Но почему же претендующий на российскую императорскую корону вождь народный предается пьянству и безудержному блуду? Значит, он находится во власти своих скотских страстей. А тот, кто не в состоянии обуздать свои собственные страсти, сможет ли бороться с людскими пороками, отравляющими существование общества? Персона, становящаяся во главе большого или малого государства, должна озаботиться мудрым законодательством, как можно ближе подходящим к незыблемым законам Натуры. Но разве истинный мудрец будет пить без просыпу и окружать себя гаремом?

У Пугачева в виде его первых министров выступают Хлопуша Рваные Ноздри и Зацепа Резаны Уши, оба побывавшие на каторге за воровство, грабеж, поджоги и душегубство. Какой же государственной мудрости можно ожидать от сих министров? Ведь скорее их можно было бы назвать безумцами. Безумец сам «Петр Федорович», безумны и его соратники. Но ведь не сами собой они выскочили, их выдвинул народ. А ежели народ выдвинул безумцев, то что же такое этот самый народ? Не безумцем ли является и он?
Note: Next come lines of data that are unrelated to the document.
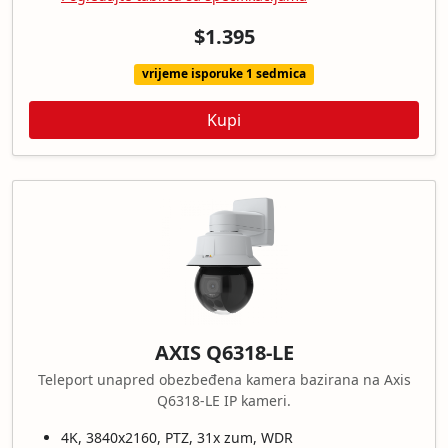
$1.395
vrijeme isporuke 1 sedmica
Kupi
AXIS Q6318-LE
Teleport unapred obezbeđena kamera bazirana na Axis
Q6318-LE IP kameri.
4K, 3840x2160, PTZ, 31x zum, WDR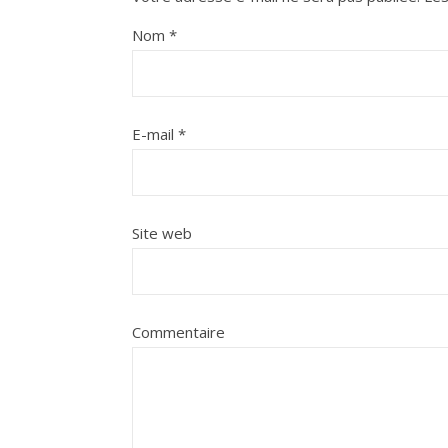
Nom
*
E-mail
*
Site web
Commentaire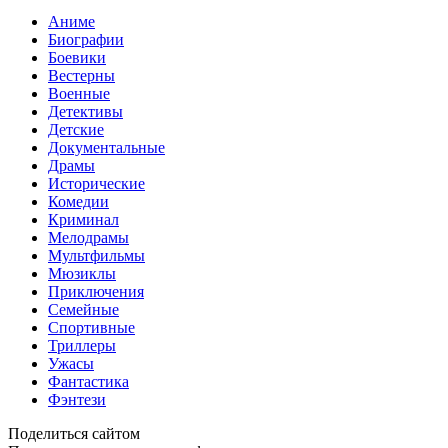
Аниме
Биографии
Боевики
Вестерны
Военные
Детективы
Детские
Документальные
Драмы
Исторические
Комедии
Криминал
Мелодрамы
Мультфильмы
Мюзиклы
Приключения
Семейные
Спортивные
Триллеры
Ужасы
Фантастика
Фэнтези
Поделиться сайтом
Пугачевское движение является преимущественно крестьянским: крепостной не хочет быть рабом. Это вполне согласуется с законами Натуры — Натура не знает рабства. Волки ради своего пропитания могут загрызть и других волков, но не могут заставить этих других волков быть рабами. Человеческое рабство, по истине, есть явление искусственное, а бунт против него — совершенно естественное явление. Значит, и пугачевское движение отнюдь не есть явление безумное. Но тогда почему же главными предводителями его являются безумцы, на каждом шагу проявляющие свое безумие? Получается некий заколдованный крут, из которого никак не найдешь выхода...

Именно об этом «натур-филозоф» говорил теплым летним вечером своему приятелю и вместе вечному возражателю, Вильгельму Федоровичу Шприхворту, только что посетившему в доме Кургановых больную княжну Агату. Закончив свой визит и пообещав завтра утром произвести новое кровопускание княжне, штадт-медикус вышел в столовую, где для него был приготовлен чай. За столом сидел и старый князь Иван Александрович.

— Я высоко уважаю философию, — вымолвил, попивая крепкий душистый чай, штадт-медикус, — но я не знаю, можно ли почитать философию наукой?

— То есть как это так? — удивился Михаил Михайлович. — Разве не весь мир почитал Лейбница за великого ученого? А великий метафизикус Декарт?

— Философия есть, так сказать, наука, притязающая охватить все отрасли знаний. Это есть как бы душа знаний человеческих. Но велики ли те знания, коими мы располагаем? Вот, если взять для примера хотя бы старейшую из наук, медицинскую, то ведь и тут мы на каждом шагу встречаем всяческие пробелы. Пользуя больных, наблюдаем различные феномены в их состоянии, но не знаем истинных причин, вызывающих оные феномены.